The cap on emissions goes down about 2 to 3-percent each year.
“As the cap comes down, there are proportionately fewer allowances available,” says Clegern.
This would likely drive the cost of allowances up.
“And it would become more beneficial, ultimately, to invest in reductions,” says Clegern.
So some businesses will likely invest in greener or more efficient technology, for a variety of reasons. And some will reduce emissions below their cap.
That's where the trade - or the auction - comes in. These businesses will have extra allowances that they can sell to another business that hasn't been able to or chooses not to bring down emissions.
And businesses that over-pollute can also buy “offsets.” The Air Resources Board is verifying certain projects that actually absorb greenhouse gas emissions, such as planting trees.
The idea is to give businesses some flexibility in when and how they reduce their emissions - and use the market to manage those costs.
Long before the first auction this week, the market was already moving.
Samantha Unger Katz works for BGC Environmental Brokerage Services. Her company has been trading carbon allowance futures over the past year in anticipation of the auction.
“Rules were adopted in June, we started to see the market price continue to go up. It reached a high of just over $20 a ton,” says Katz.
But then she says news came out questioning the legality of California's cap and trade program. Some say its efforts to control the greenhouse gas emissions of power used in California could be construed as an attempt to regulate markets in other states. That would be unconstitutional.
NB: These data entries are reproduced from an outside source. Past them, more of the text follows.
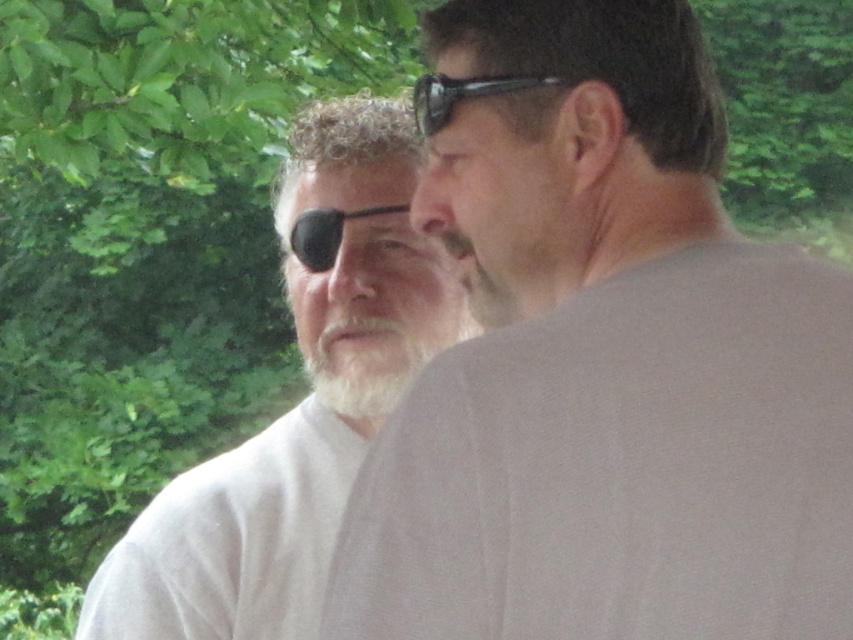 Question: Does white soft beard at center appear on the left side of black rubber goggles at upper center?

Choices:
 (A) no
 (B) yes

Answer: (A)

Question: Which object is positioned closest to the white matte shirt at left?

Choices:
 (A) white matte shirt at center
 (B) white soft beard at center
 (C) black plastic sunglasses at upper center

Answer: (B)

Question: Is white matte shirt at left below black rubber goggles at upper center?

Choices:
 (A) no
 (B) yes

Answer: (B)

Question: Estimate the real-world distances between objects in this image. Which object is closer to the black rubber goggles at upper center?

Choices:
 (A) white soft beard at center
 (B) black plastic sunglasses at upper center

Answer: (A)

Question: Among these points, which one is farthest from the camera?

Choices:
 (A) (340, 234)
 (B) (334, 332)
 (C) (354, 336)

Answer: (A)

Question: Can you confirm if white matte shirt at center is wider than white soft beard at center?

Choices:
 (A) no
 (B) yes

Answer: (B) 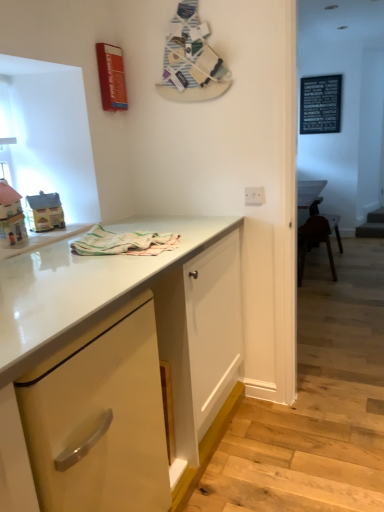 Question: Which direction should I rotate to face matte yellow cabinet at center, the second cabinetry when ordered from back to front, — up or down?

Choices:
 (A) down
 (B) up

Answer: (A)

Question: Is matte yellow toy house at left, placed as the first toy when sorted from front to back, positioned behind matte yellow house at left, the first toy from the back?

Choices:
 (A) yes
 (B) no

Answer: (B)

Question: Is matte yellow toy house at left, placed as the first toy when sorted from front to back, at the right side of matte yellow house at left, the first toy from the back?

Choices:
 (A) yes
 (B) no

Answer: (B)

Question: Is matte yellow toy house at left, which is the second toy from back to front, facing away from matte yellow house at left, the 2th toy positioned from the front?

Choices:
 (A) yes
 (B) no

Answer: (B)

Question: From the image's perspective, is matte yellow toy house at left, placed as the first toy when sorted from front to back, under matte yellow house at left, the 2th toy positioned from the front?

Choices:
 (A) yes
 (B) no

Answer: (A)

Question: Is the surface of matte yellow toy house at left, which is the second toy from back to front, in direct contact with matte yellow house at left, the 2th toy positioned from the front?

Choices:
 (A) no
 (B) yes

Answer: (B)

Question: Considering the relative positions of matte yellow toy house at left, placed as the first toy when sorted from front to back, and matte yellow house at left, the 2th toy positioned from the front, in the image provided, is matte yellow toy house at left, placed as the first toy when sorted from front to back, to the left of matte yellow house at left, the 2th toy positioned from the front, from the viewer's perspective?

Choices:
 (A) yes
 (B) no

Answer: (A)

Question: Is matte yellow cabinet at center, the second cabinetry when ordered from back to front, turned away from white glossy electric outlet at upper center?

Choices:
 (A) no
 (B) yes

Answer: (A)

Question: Does matte yellow cabinet at center, the second cabinetry when ordered from back to front, appear on the left side of white glossy electric outlet at upper center?

Choices:
 (A) yes
 (B) no

Answer: (A)

Question: Can you confirm if matte yellow cabinet at center, which is the first cabinetry from front to back, is bigger than white glossy electric outlet at upper center?

Choices:
 (A) no
 (B) yes

Answer: (B)

Question: From a real-world perspective, is matte yellow cabinet at center, the second cabinetry when ordered from back to front, positioned over white glossy electric outlet at upper center based on gravity?

Choices:
 (A) yes
 (B) no

Answer: (B)

Question: From a real-world perspective, does matte yellow cabinet at center, which is the first cabinetry from front to back, sit lower than white glossy electric outlet at upper center?

Choices:
 (A) no
 (B) yes

Answer: (B)

Question: Could you tell me if matte yellow cabinet at center, the second cabinetry when ordered from back to front, is turned towards white glossy electric outlet at upper center?

Choices:
 (A) no
 (B) yes

Answer: (A)

Question: Are matte yellow house at left, the first toy from the back, and matte yellow cabinet at center, which is the first cabinetry from front to back, making contact?

Choices:
 (A) yes
 (B) no

Answer: (B) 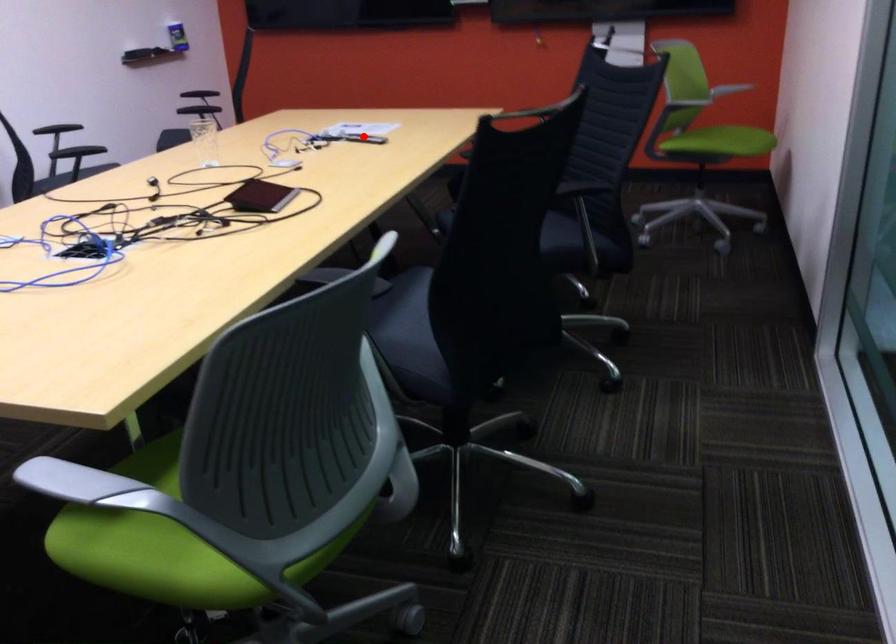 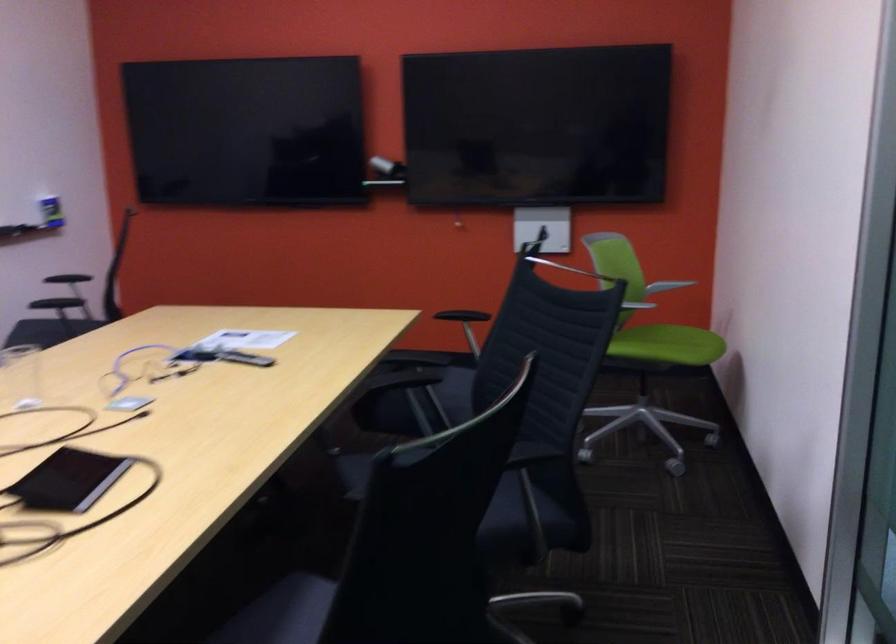 Question: I am providing you with two images of the same scene from different viewpoints. Image1 has a red point marked. In image2, the corresponding 3D location appears at what relative position? Reply with the corresponding letter.

Choices:
 (A) Closer
 (B) Farther

Answer: (A) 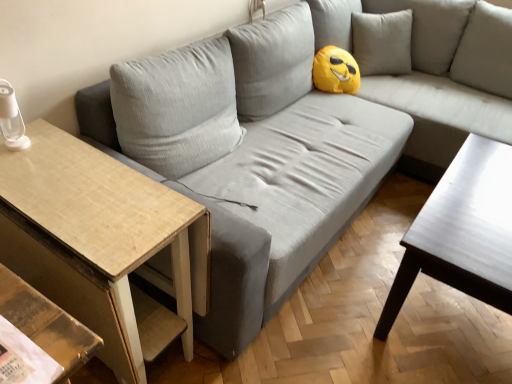 Question: From the image's perspective, is shiny dark wood coffee table at right on top of wooden textured table at left?

Choices:
 (A) no
 (B) yes

Answer: (B)

Question: Is shiny dark wood coffee table at right shorter than wooden textured table at left?

Choices:
 (A) no
 (B) yes

Answer: (B)

Question: Can you confirm if shiny dark wood coffee table at right is positioned to the right of wooden textured table at left?

Choices:
 (A) no
 (B) yes

Answer: (B)

Question: Is shiny dark wood coffee table at right oriented away from wooden textured table at left?

Choices:
 (A) no
 (B) yes

Answer: (A)

Question: From the image's perspective, is shiny dark wood coffee table at right beneath wooden textured table at left?

Choices:
 (A) yes
 (B) no

Answer: (B)

Question: Does shiny dark wood coffee table at right appear on the left side of wooden textured table at left?

Choices:
 (A) yes
 (B) no

Answer: (B)

Question: Is wooden textured table at left wider than shiny dark wood coffee table at right?

Choices:
 (A) yes
 (B) no

Answer: (A)

Question: Is shiny dark wood coffee table at right inside wooden textured table at left?

Choices:
 (A) yes
 (B) no

Answer: (B)

Question: From a real-world perspective, is wooden textured table at left positioned over shiny dark wood coffee table at right based on gravity?

Choices:
 (A) no
 (B) yes

Answer: (B)

Question: Considering the relative positions of wooden textured table at left and shiny dark wood coffee table at right in the image provided, is wooden textured table at left to the left of shiny dark wood coffee table at right from the viewer's perspective?

Choices:
 (A) no
 (B) yes

Answer: (B)

Question: Can you see wooden textured table at left touching shiny dark wood coffee table at right?

Choices:
 (A) no
 (B) yes

Answer: (A)

Question: Is wooden textured table at left facing towards shiny dark wood coffee table at right?

Choices:
 (A) no
 (B) yes

Answer: (A)

Question: In the image, is shiny dark wood coffee table at right on the left side or the right side of wooden textured table at left?

Choices:
 (A) right
 (B) left

Answer: (A) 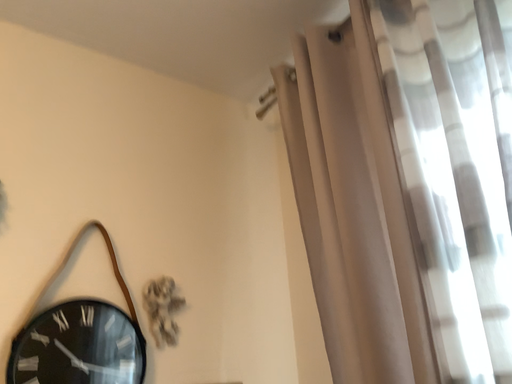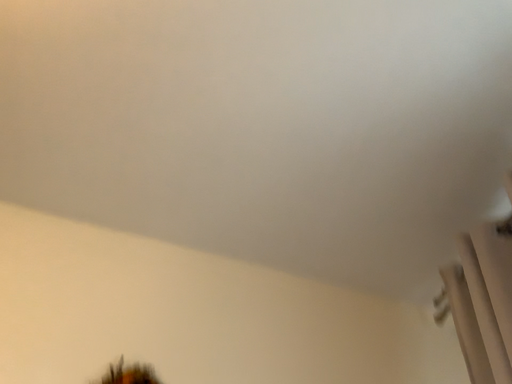 Question: Which way did the camera rotate in the video?

Choices:
 (A) rotated right
 (B) rotated left

Answer: (B) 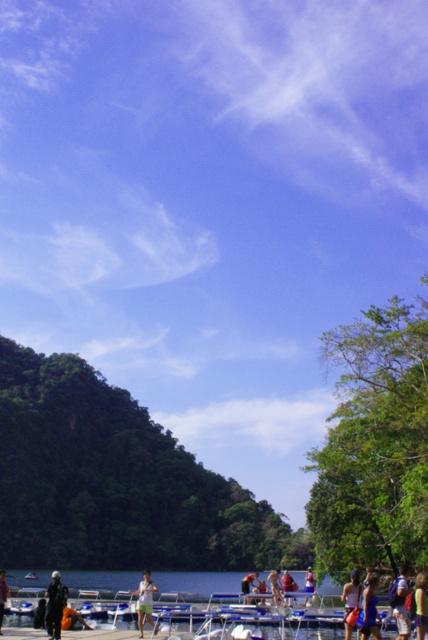 Question: Does green fabric shorts at center lie behind light blue fabric shirt at center?

Choices:
 (A) no
 (B) yes

Answer: (A)

Question: Which point is closer to the camera?

Choices:
 (A) (368, 614)
 (B) (394, 604)
 (C) (244, 577)

Answer: (A)

Question: Is green fabric dress at lower right wider than light brown fabric shirt at center?

Choices:
 (A) yes
 (B) no

Answer: (B)

Question: Which point appears closest to the camera in this image?

Choices:
 (A) (50, 636)
 (B) (312, 579)

Answer: (A)

Question: Which object is farther from the camera taking this photo?

Choices:
 (A) red fabric person at lower center
 (B) yellow fabric backpack at lower right
 (C) clear water at lower center
 (D) light blue fabric shirt at center

Answer: (C)

Question: Can you confirm if yellow fabric backpack at lower right is positioned above light brown fabric shirt at center?

Choices:
 (A) no
 (B) yes

Answer: (B) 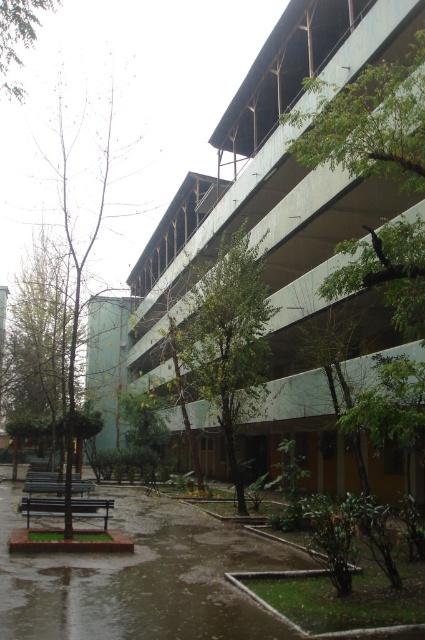 Question: Which point appears closest to the camera in this image?

Choices:
 (A) (56, 305)
 (B) (391, 276)
 (C) (6, 77)
 (D) (34, 488)

Answer: (B)

Question: Can you confirm if green leafy tree at left is wider than wooden bench at center?

Choices:
 (A) no
 (B) yes

Answer: (B)

Question: Is bare wood tree at left further to camera compared to green leafy tree at upper left?

Choices:
 (A) yes
 (B) no

Answer: (B)

Question: Among these objects, which one is farthest from the camera?

Choices:
 (A) green leafy tree at left
 (B) green leafy tree at upper left
 (C) wooden park bench at lower left

Answer: (C)

Question: Is green leafy tree at center thinner than green leafy tree at left?

Choices:
 (A) yes
 (B) no

Answer: (A)

Question: Which object is farther from the camera taking this photo?

Choices:
 (A) green leafy tree at left
 (B) green leafy tree at upper left
 (C) green leafy tree at center

Answer: (C) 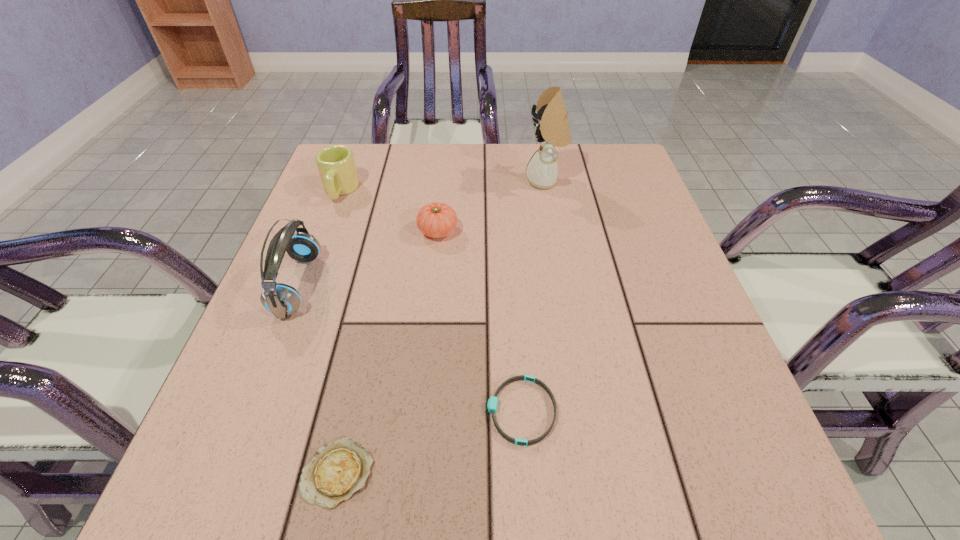 What are the coordinates of `free spot between the fifth shortest object and the shortest object` in the screenshot? It's located at (318, 379).

Locate an element on the screen. Image resolution: width=960 pixels, height=540 pixels. vacant space that is in between the headset and the wristband is located at coordinates (410, 348).

In order to click on vacant area that lies between the headset and the mug in this screenshot , I will do `click(319, 238)`.

Where is `free space between the fourth nearest object and the wristband`? Image resolution: width=960 pixels, height=540 pixels. free space between the fourth nearest object and the wristband is located at coordinates (480, 321).

You are a GUI agent. You are given a task and a screenshot of the screen. Output one action in this format:
    pyautogui.click(x=<x>, y=<y>)
    Task: Click on the free space between the quiche and the second tallest object
    Image resolution: width=960 pixels, height=540 pixels.
    Given the screenshot: What is the action you would take?
    pyautogui.click(x=318, y=379)

Where is `free space between the wristband and the shortest object`? The width and height of the screenshot is (960, 540). free space between the wristband and the shortest object is located at coordinates (430, 441).

This screenshot has height=540, width=960. Find the location of `free space between the fourth object from left to right and the headset`. free space between the fourth object from left to right and the headset is located at coordinates (x=368, y=258).

At what (x,y) coordinates should I click in order to perform the action: click on free point between the third object from right to left and the headset. Please return your answer as a coordinate pair (x, y). The width and height of the screenshot is (960, 540). Looking at the image, I should click on (368, 258).

The width and height of the screenshot is (960, 540). I want to click on free space between the mug and the tallest object, so click(x=443, y=186).

Identify the location of free space between the doll and the wristband. This screenshot has height=540, width=960. (534, 296). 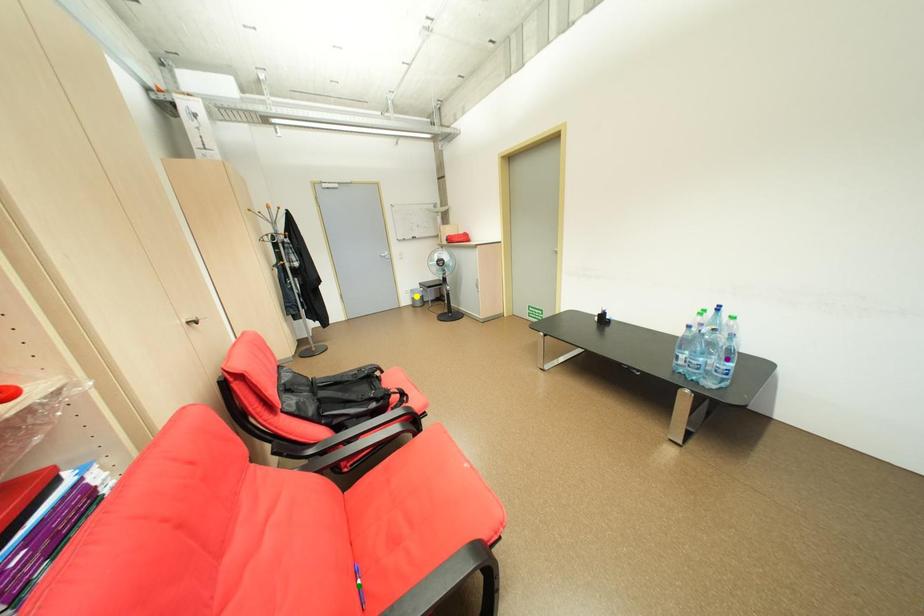 Order these from nearest to farthest:
purple point, yellow point, green point

green point → purple point → yellow point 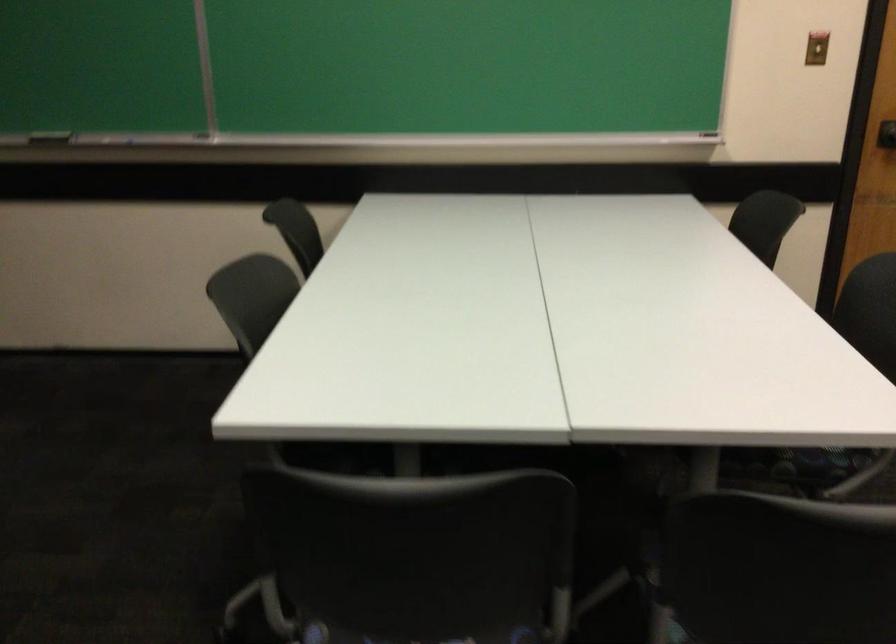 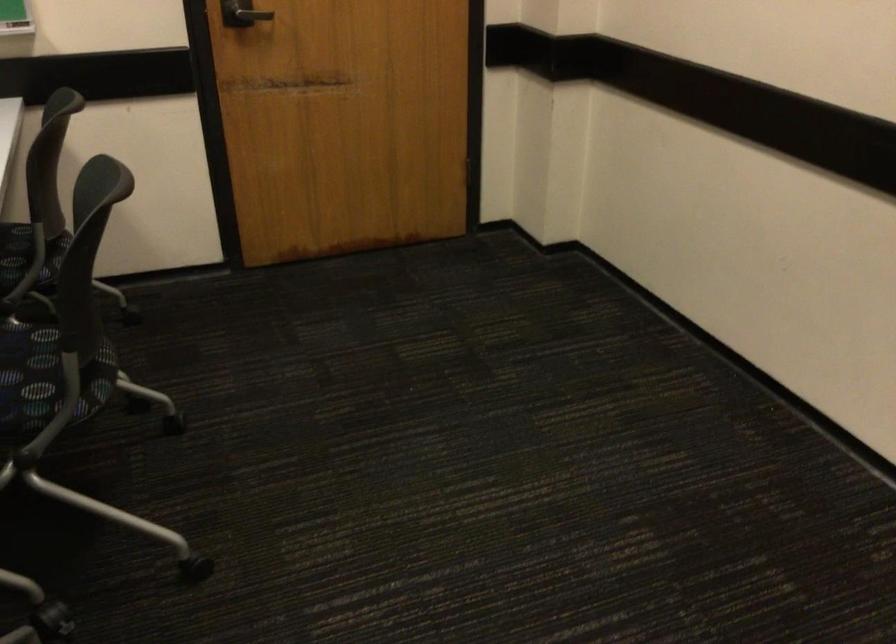 Question: Which direction would the cameraman need to move to produce the second image? Reply with the corresponding letter.

Choices:
 (A) Left
 (B) Right
 (C) Forward
 (D) Backward

Answer: (B) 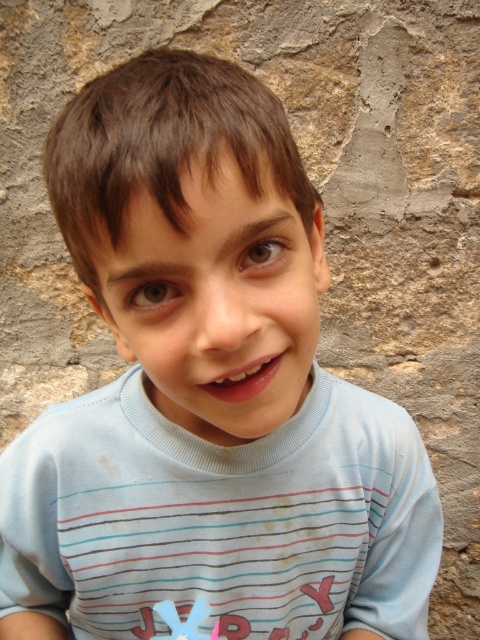 Is light blue cotton shirt at center below pink plastic toy at lower center?

No, light blue cotton shirt at center is not below pink plastic toy at lower center.

Which is below, light blue cotton shirt at center or pink plastic toy at lower center?

pink plastic toy at lower center is lower down.

This screenshot has height=640, width=480. I want to click on light blue cotton shirt at center, so pos(222,518).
“And since that point, we've seen a pretty steady decline in the pricing,” says Katz.
Katz says rumors of potential litigation brought allowance prices to the lowest point since they started trading last year. She says the biggest risk for the market is the uncertainty of state regulations.
“I'm cautiously optimistic,” says Katz.
It will take some time -- likely years -- to evaluate if the cap and trade program works. The system is designed to eventually regulate 85 percent of the greenhouse gases released in the state.
Even if it does succeed in reducing California's emissions, Anthony Eggert says climate change is a global problem. Eggert is a former advisor to the California Air Resources Board.
“ What California is attempting to do is to become a model. And if you look at history, California has done this many times in the past,” says Eggert.
California regulators have designed the program so that other states - and even the county - could implement it.
But long before that might happen, the nation is watching to see if California's attempt at cap and trade works.